● Required work: What lines in the records below mention "מוקדם"? List them all.

● Exercise inputs:
—————

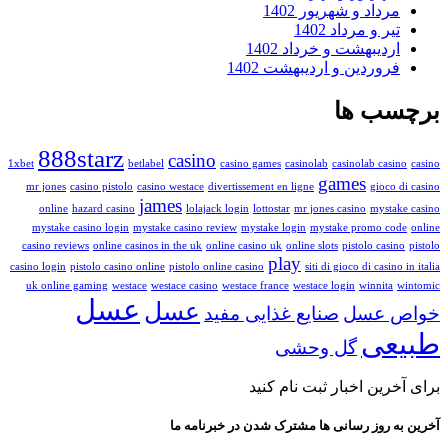
مرداد و شهریور 1402
تیر و مرداد 1402
اردیبهشت و خرداد 1402
فروردین و اردیبهشت 1402
برچسب ها
888starz
casino
1xbet
betlabel
casino games
casinolab
casinolab casino
casino
games
mr jones
casino pistolo
casino westace
divertissement en ligne
gioco di casino
james
online
hazard casino
lolajack login
lottostar
mr jones casino
mystake casino
mystake casino login
mystake casino review
mystake login
mystake promo code
online
casino reviews
online casinos in the uk
online casino uk
online slots
pistolo casino
pistolo
play
casino login
pistolo casino online
pistolo online casino
siti di gioco di casino in italia
uk online gaming
westace
westace casino
westace france
westace login
winnita
wintomic
عسل
عسل
خواص عسل
صنایع غذایی مفید
طبیعی
گل وحشی
برای آخرین اخبار ثبت نام کنید
آخرین به روز رسانی ها مشترک شدن در خبرنامه ما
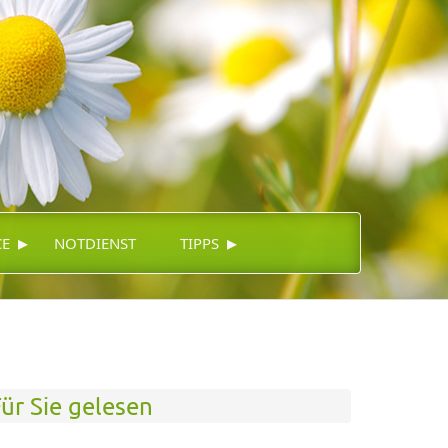
▸
▸
CE
NOTDIENST
TIPPS
ür Sie gelesen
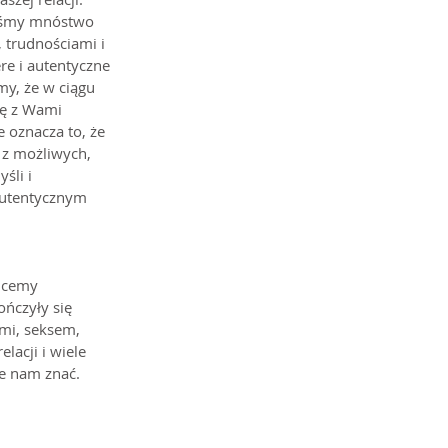
iśmy mnóstwo 
 trudnościami i 
re i autentyczne 
y, że w ciągu 
ię z Wami 
 oznacza to, że 
 z możliwych, 
śli i 
autentycznym 
hcemy 
ńczyły się 
mi, seksem, 
acji i wiele 
cie nam znać.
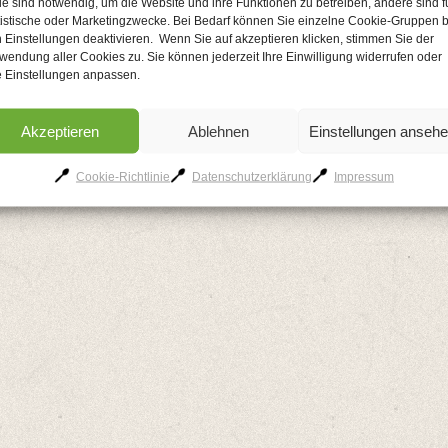
le sind notwendig, um die Website und ihre Funktionen zu betreiben, andere sind f
tistische oder Marketingzwecke. Bei Bedarf können Sie einzelne Cookie-Gruppen b
AGB
Kontakt
Impressum
Datenschutzerklärung
Cookie-Richtlinie
 Einstellungen deaktivieren. Wenn Sie auf akzeptieren klicken, stimmen Sie der
wendung aller Cookies zu. Sie können jederzeit Ihre Einwilligung widerrufen oder
e Einstellungen anpassen.
Akzeptieren
Ablehnen
Einstellungen anseh
Cookie-Richtlinie
Datenschutzerklärung
Impressum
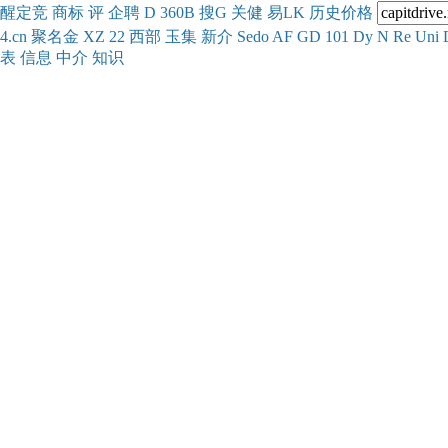
醒
定
竞
商
标
评
企
聘
D
360
B
搜
G
关健
易
LK
历史
价格
4.cn
聚名
金
XZ
22
西部
玉
集
新
介
Se
do
AF
GD
101
Dy
N
Re
Uni
表
信息
中介
知识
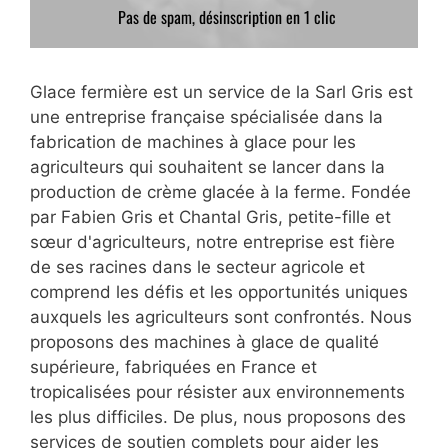
Glace fermière est un service de la Sarl Gris est
une entreprise française spécialisée dans la
fabrication de machines à glace pour les
agriculteurs qui souhaitent se lancer dans la
production de crème glacée à la ferme. Fondée
par Fabien Gris et Chantal Gris, petite-fille et
sœur d'agriculteurs, notre entreprise est fière
de ses racines dans le secteur agricole et
comprend les défis et les opportunités uniques
auxquels les agriculteurs sont confrontés. Nous
proposons des machines à glace de qualité
supérieure, fabriquées en France et
tropicalisées pour résister aux environnements
les plus difficiles. De plus, nous proposons des
services de soutien complets pour aider les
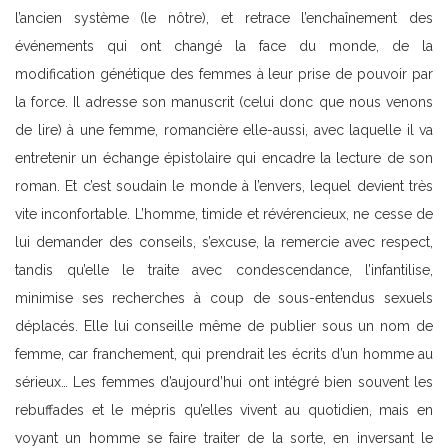
l’ancien système (le nôtre), et retrace l’enchaînement des
événements qui ont changé la face du monde, de la
modification génétique des femmes à leur prise de pouvoir par
la force. Il adresse son manuscrit (celui donc que nous venons
de lire) à une femme, romancière elle-aussi, avec laquelle il va
entretenir un échange épistolaire qui encadre la lecture de son
roman. Et c’est soudain le monde à l’envers, lequel devient très
vite inconfortable. L’homme, timide et révérencieux, ne cesse de
lui demander des conseils, s’excuse, la remercie avec respect,
tandis qu’elle le traite avec condescendance, l’infantilise,
minimise ses recherches à coup de sous-entendus sexuels
déplacés. Elle lui conseille même de publier sous un nom de
femme, car franchement, qui prendrait les écrits d’un homme au
sérieux… Les femmes d’aujourd’hui ont intégré bien souvent les
rebuffades et le mépris qu’elles vivent au quotidien, mais en
voyant un homme se faire traiter de la sorte, en inversant le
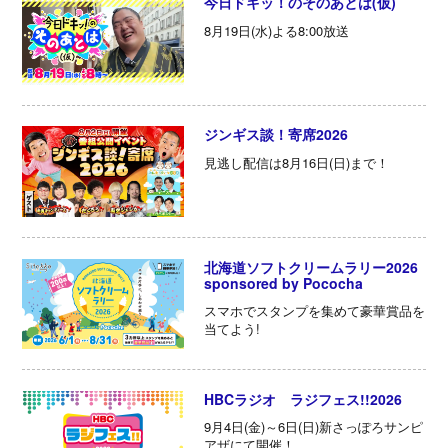
今日ドキッ！のそのあとは(仮)
8月19日(水)よる8:00放送
ジンギス談！寄席2026
見逃し配信は8月16日(日)まで！
北海道ソフトクリームラリー2026
sponsored by Pococha
スマホでスタンプを集めて豪華賞品を
当てよう!
HBCラジオ ラジフェス!!2026
9月4日(金)～6日(日)新さっぽろサンピ
アザにて開催！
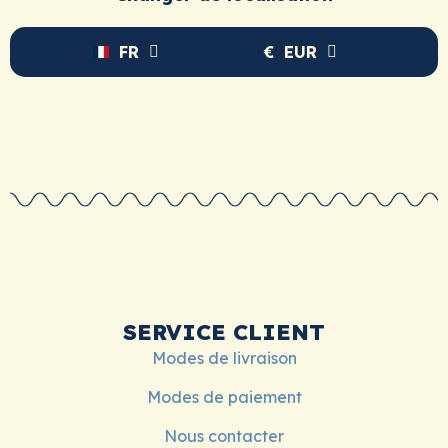
FR
€
EUR
SERVICE CLIENT
Modes de livraison
Modes de paiement
Nous contacter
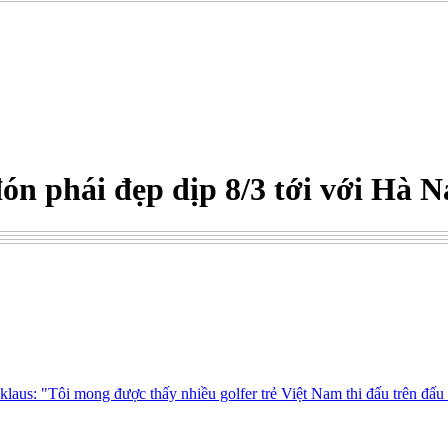
ón phái đẹp dịp 8/3 tới với Hà 
aus: "Tôi mong được thấy nhiều golfer trẻ Việt Nam thi đấu trên đấu 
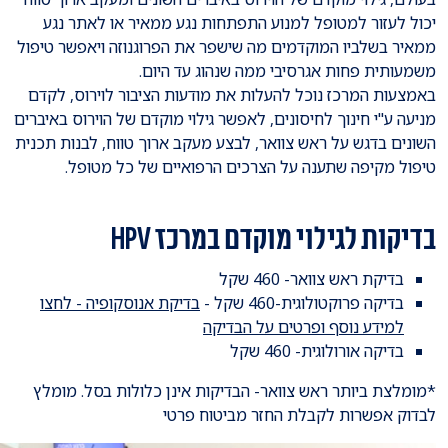
יכול לעזור למטופל למנוע התפתחות נגע ממאיר או לאתר נגע
ממאיר בשלביו המוקדמים מה שישפר את הפרוגנוזה ויאפשר טיפול
משמעותית פחות אגרסיבי ממה שנהוג עד היום.
באמצעות המרכז נוכל להעלות את מודעות הציבור לוירוס, לקדם
מניעה ע"י חינוך לחיסונים, לאפשר גילוי מוקדם של הוירוס באיברים
השונים בדגש על ראש צוואר, לבצע מעקב ארוך טווח, לבנות תכנית
טיפול מקיפה שתענה על הצרכים הרפואיים של כל מטופל.
בדיקות לגילוי מוקדם במרכז HPV
בדיקת ראש צוואר- 460 שקל
בדיקה פרוקטולוגית-460 שקל -
בדיקת אנוסקופיה - לחצו
למידע נוסף ופרטים על הבדיקה
בדיקה אורולוגית- 460 שקל
*מומלצת ביותר ראש צוואר- הבדיקות אינן כלולות בסל. מומלץ
לבדוק אפשרות לקבלת החזר מביטוח פרטי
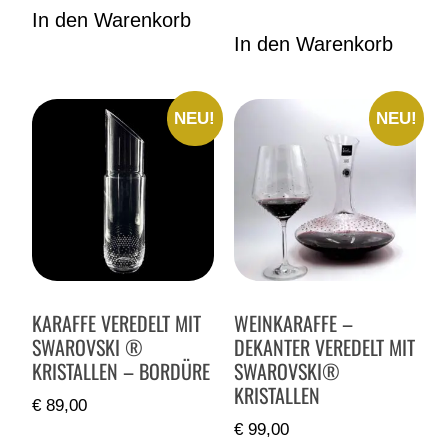
In den Warenkorb
In den Warenkorb
NEU!
NEU!
KARAFFE VEREDELT MIT
WEINKARAFFE –
SWAROVSKI ®
DEKANTER VEREDELT MIT
KRISTALLEN – BORDÜRE
SWAROVSKI®
KRISTALLEN
€
89,00
€
99,00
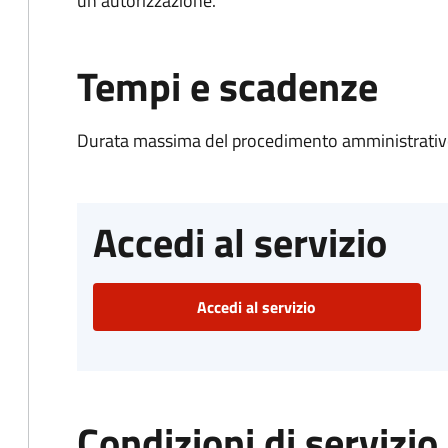
un'autorizzazione.
Tempi e scadenze
Durata massima del procedimento amministrativo
Accedi al servizio
Accedi al servizio
Condizioni di servizio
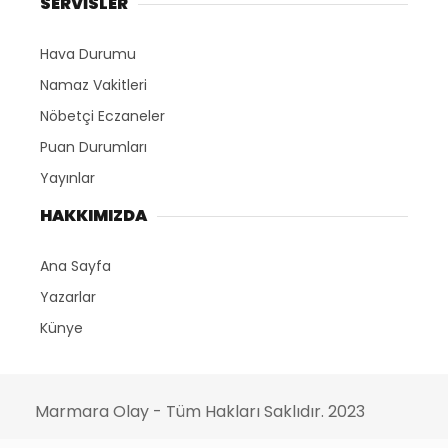
SERVİSLER
Hava Durumu
Namaz Vakitleri
Nöbetçi Eczaneler
Puan Durumları
Yayınlar
HAKKIMIZDA
Ana Sayfa
Yazarlar
Künye
Marmara Olay - Tüm Hakları Saklıdır. 2023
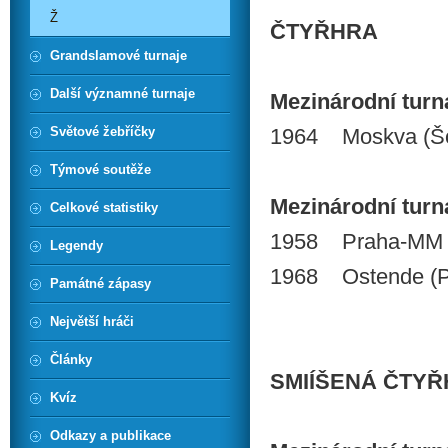
Ž
ČTYŘHRA
Grandslamové turnaje
Další významné turnaje
Mezinárodní turnaj
Světové žebříčky
1964 Moskva (Š
Týmové soutěže
Mezinárodní turnaj
Celkové statistiky
1958 Praha-MM Č
Legendy
1968 Ostende (P
Památné zápasy
Největší hráči
Články
SMIÍŠENÁ ČTY
Kvíz
Odkazy a publikace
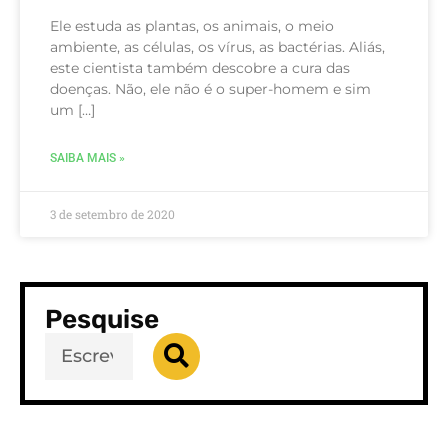
Ele estuda as plantas, os animais, o meio
ambiente, as células, os vírus, as bactérias. Aliás,
este cientista também descobre a cura das
doenças. Não, ele não é o super-homem e sim
um […]
SAIBA MAIS »
3 de setembro de 2020
Pesquise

—————

● Response:
מניעה ע"י חינוך לחיסונים, לאפשר גילוי מוקדם של הוירוס באיברים
בדיקות לגילוי מוקדם במרכז HPV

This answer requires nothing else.